Task objective:
Leaving every picture out, repeat all of the entries below exactly.

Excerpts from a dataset
-- -- --
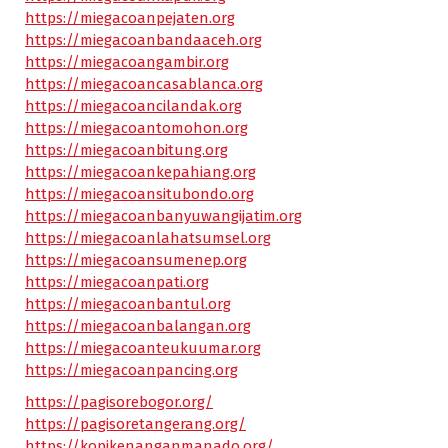
https://miegacoanpejaten.org
https://miegacoanbandaaceh.org
https://miegacoangambir.org
https://miegacoancasablanca.org
https://miegacoancilandak.org
https://miegacoantomohon.org
https://miegacoanbitung.org
https://miegacoankepahiang.org
https://miegacoansitubondo.org
https://miegacoanbanyuwangijatim.org
https://miegacoanlahatsumsel.org
https://miegacoansumenep.org
https://miegacoanpati.org
https://miegacoanbantul.org
https://miegacoanbalangan.org
https://miegacoanteukuumar.org
https://miegacoanpancing.org
https://pagisorebogor.org/
https://pagisoretangerang.org/
https://kopikenanganmanado.org/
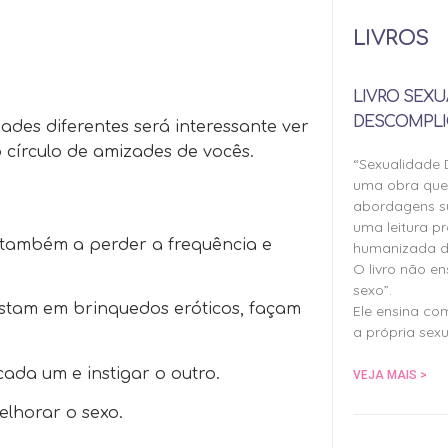
LIVROS
LIVRO SEXU
DESCOMPLI
ades diferentes será interessante ver
o círculo de amizades de vocês.
“Sexualidade
uma obra qu
abordagens su
uma leitura pr
 também a perder a frequência e
humanizada d
O livro não e
sexo”.
istam em brinquedos eróticos, façam
Ele ensina co
a própria sexu
ada um e instigar o outro.
VEJA MAIS >
elhorar o sexo.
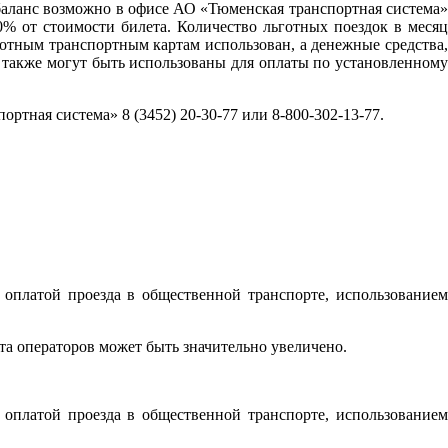
ь баланс возможно в офисе АО «Тюменская транспортная система»
0% от стоимости билета. Количество льготных поездок в месяц
готным транспортным картам использован, а денежные средства,
а также могут быть использованы для оплаты по установленному
ная система» 8 (3452) 20-30-77 или 8-800-302-13-77.
оплатой проезда в общественной транспорте, использованием
а операторов может быть значительно увеличено.
оплатой проезда в общественной транспорте, использованием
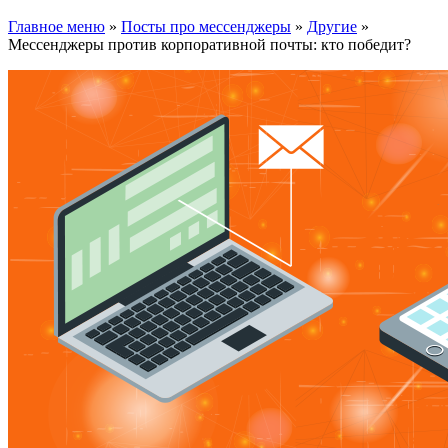
Главное меню
»
Посты про мессенджеры
»
Другие
»
Мессенджеры против корпоративной почты: кто победит?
-- -- --
Exercise response:
https://miegacoanpejaten.org
https://miegacoanbandaaceh.org
https://miegacoangambir.org
https://miegacoancasablanca.org
https://miegacoancilandak.org
https://miegacoantomohon.org
https://miegacoanbitung.org
https://miegacoankepahiang.org
https://miegacoansitubondo.org
https://miegacoanbanyuwangijatim.org
https://miegacoanlahatsumsel.org
https://miegacoansumenep.org
https://miegacoanpati.org
https://miegacoanbantul.org
https://miegacoanbalangan.org
https://miegacoanteukuumar.org
https://miegacoanpancing.org
https://pagisorebogor.org/
https://pagisoretangerang.org/
https://kopikenanganmanado.org/
LIVROS
LIVRO SEXU
DESCOMPLI
ades diferentes será interessante ver
o círculo de amizades de vocês.
“Sexualidade
uma obra qu
abordagens su
uma leitura pr
 também a perder a frequência e
humanizada d
O livro não e
sexo”.
istam em brinquedos eróticos, façam
Ele ensina co
a própria sexu
ada um e instigar o outro.
VEJA MAIS >
elhorar o sexo.
ь баланс возможно в офисе АО «Тюменская транспортная система»
0% от стоимости билета. Количество льготных поездок в месяц
готным транспортным картам использован, а денежные средства,
а также могут быть использованы для оплаты по установленному
ная система» 8 (3452) 20-30-77 или 8-800-302-13-77.
оплатой проезда в общественной транспорте, использованием
а операторов может быть значительно увеличено.
оплатой проезда в общественной транспорте, использованием
Главное меню
»
Посты про мессенджеры
»
Другие
»
Мессенджеры против корпоративной почты: кто победит?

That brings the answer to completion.